● **ACTIVITY**: In the entries below, identify every line with the string "Europe" and copy it.
== Segment start ==
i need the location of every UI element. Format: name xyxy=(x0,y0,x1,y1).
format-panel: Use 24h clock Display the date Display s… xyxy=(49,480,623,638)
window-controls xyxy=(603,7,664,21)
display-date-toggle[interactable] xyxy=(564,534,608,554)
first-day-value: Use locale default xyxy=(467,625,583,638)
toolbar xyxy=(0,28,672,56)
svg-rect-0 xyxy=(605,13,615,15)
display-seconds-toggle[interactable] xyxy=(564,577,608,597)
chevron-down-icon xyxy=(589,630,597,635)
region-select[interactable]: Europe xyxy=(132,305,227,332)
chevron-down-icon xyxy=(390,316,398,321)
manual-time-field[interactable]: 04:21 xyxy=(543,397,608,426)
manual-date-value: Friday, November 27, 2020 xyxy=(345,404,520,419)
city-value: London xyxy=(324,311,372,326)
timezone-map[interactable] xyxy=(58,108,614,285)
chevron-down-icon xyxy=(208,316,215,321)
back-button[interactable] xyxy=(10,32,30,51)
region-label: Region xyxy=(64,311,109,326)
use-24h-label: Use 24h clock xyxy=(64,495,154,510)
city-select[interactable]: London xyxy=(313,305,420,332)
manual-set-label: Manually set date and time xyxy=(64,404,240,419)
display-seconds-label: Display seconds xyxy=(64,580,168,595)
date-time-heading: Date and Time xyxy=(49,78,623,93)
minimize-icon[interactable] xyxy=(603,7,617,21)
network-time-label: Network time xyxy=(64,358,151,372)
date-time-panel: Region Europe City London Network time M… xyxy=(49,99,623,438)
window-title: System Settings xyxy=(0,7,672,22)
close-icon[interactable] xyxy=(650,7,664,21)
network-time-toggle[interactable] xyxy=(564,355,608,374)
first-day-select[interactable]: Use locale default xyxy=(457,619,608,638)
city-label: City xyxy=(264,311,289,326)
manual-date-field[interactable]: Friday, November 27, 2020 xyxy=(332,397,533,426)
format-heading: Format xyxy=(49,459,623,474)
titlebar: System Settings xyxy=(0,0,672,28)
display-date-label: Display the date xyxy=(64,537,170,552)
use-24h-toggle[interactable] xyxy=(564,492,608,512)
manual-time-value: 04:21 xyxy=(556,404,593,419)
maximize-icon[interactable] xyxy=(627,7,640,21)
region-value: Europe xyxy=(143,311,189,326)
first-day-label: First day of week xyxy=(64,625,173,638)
== Segment end ==
● **REPLY TO THE TASK**:
region-select[interactable]: Europe xyxy=(132,305,227,332)
date-time-panel: Region Europe City London Network time M… xyxy=(49,99,623,438)
region-value: Europe xyxy=(143,311,189,326)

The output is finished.